For a couple of months now, I’ve been experimenting with using Dragon Dictate for writing, both fiction and nonfiction. In fact, I’m using it to write this post.
It’s not perfect. I do have to go back and check what I have dictated, because errors do creep in, sometimes wonderfully funny ones (as well as the occasional expletive directed at Raven when he’s crawling on me). But, I find it is a faster way to write. It works very well when I know what it is that I want to say. For free writing, I’ll still stick with pen and paper, or sometimes the keyboard. It is, by the way, incredibly handy when you are transcribing stuff that cannot be scanned in.

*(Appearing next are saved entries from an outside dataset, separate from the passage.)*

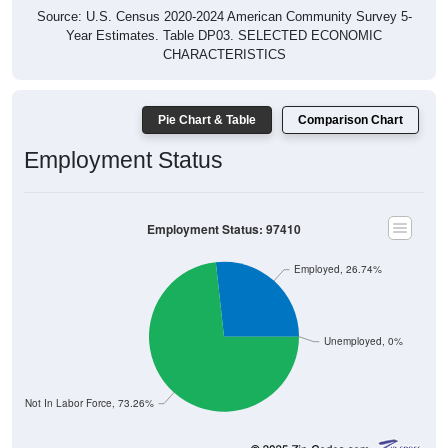
Source: U.S. Census 2020-2024 American Community Survey 5-
Year Estimates. Table DP03. SELECTED ECONOMIC
CHARACTERISTICS
Pie Chart & Table
Comparison Chart
Employment Status
Employment Status: 97410
Employed, 26.74%
Unemployed, 0%
Not In Labor Force, 73.26%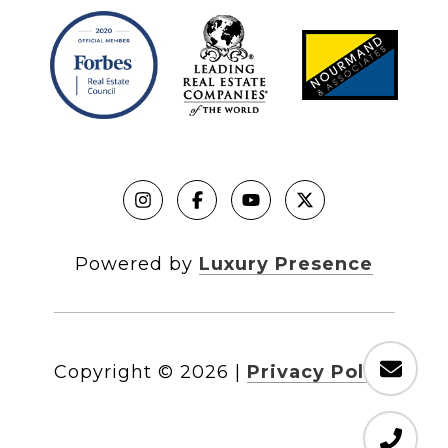
Powered by
Luxury Presence
Copyright ©
2026
|
Privacy Policy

It’s tons better than the dictation capability on my phone. Dragon Dictate can keep up with me as I ramble along, and doesn’t ever make me pause to let it catch up.
I absolutely HAD to finish up a story yesterday (Hi Lynne, if you’re reading this). Dragon Dictate was immense help with that, for several reasons. One, I can dictate it aloud faster than I can write. Two, I used it to transcribe the notes that I’d made in various places and go over them, expanding as I went.
Generally, once I had spent a little time working with the software, and it got a chance to refine its profile for me, I have been very satisfied with the results, inconsiderate well worth the money, if only for the productivity boost.
It is odd, however, to be dictating what I say and need to put all the punctuation in. I find myself, at times, wanting to stick the punctuation in during regular speech. It makes me speak in grammatically correct sentences, compose the words in my head before I speak them, rather than just grabbing them willy-nilly and flinging them into the sentence.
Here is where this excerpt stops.